▸ **Stored items**
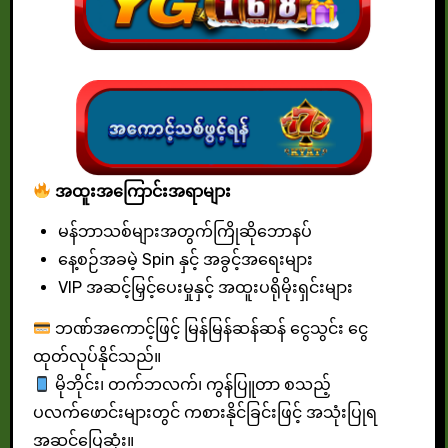
အထူးအကြောင်းအရာများ
မန်ဘာသစ်များအတွက်ကြိုဆိုဘောနပ်
နေ့စဉ်အခမဲ့ Spin နှင့် အခွင့်အရေးများ
VIP အဆင့်မြှင့်ပေးမှုနှင့် အထူးပရိုမိုးရှင်းများ
ဘဏ်အကောင့်ဖြင့် မြန်မြန်ဆန်ဆန် ငွေသွင်း ငွေ
ထုတ်လုပ်နိုင်သည်။
မိုဘိုင်း၊ တက်ဘလက်၊ ကွန်ပြူတာ စသည့်
ပလက်ဖောင်းများတွင် ကစားနိုင်ခြင်းဖြင့် အသုံးပြုရ
အဆင်ပြေဆုံး။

▸ **About this exercise**
With the pictures omitted, restate every entry above word for word.

▸ **Task result**
အထူးအကြောင်းအရာများ
မန်ဘာသစ်များအတွက်ကြိုဆိုဘောနပ်
နေ့စဉ်အခမဲ့ Spin နှင့် အခွင့်အရေးများ
VIP အဆင့်မြှင့်ပေးမှုနှင့် အထူးပရိုမိုးရှင်းများ
ဘဏ်အကောင့်ဖြင့် မြန်မြန်ဆန်ဆန် ငွေသွင်း ငွေ
ထုတ်လုပ်နိုင်သည်။
မိုဘိုင်း၊ တက်ဘလက်၊ ကွန်ပြူတာ စသည့်
ပလက်ဖောင်းများတွင် ကစားနိုင်ခြင်းဖြင့် အသုံးပြုရ
အဆင်ပြေဆုံး။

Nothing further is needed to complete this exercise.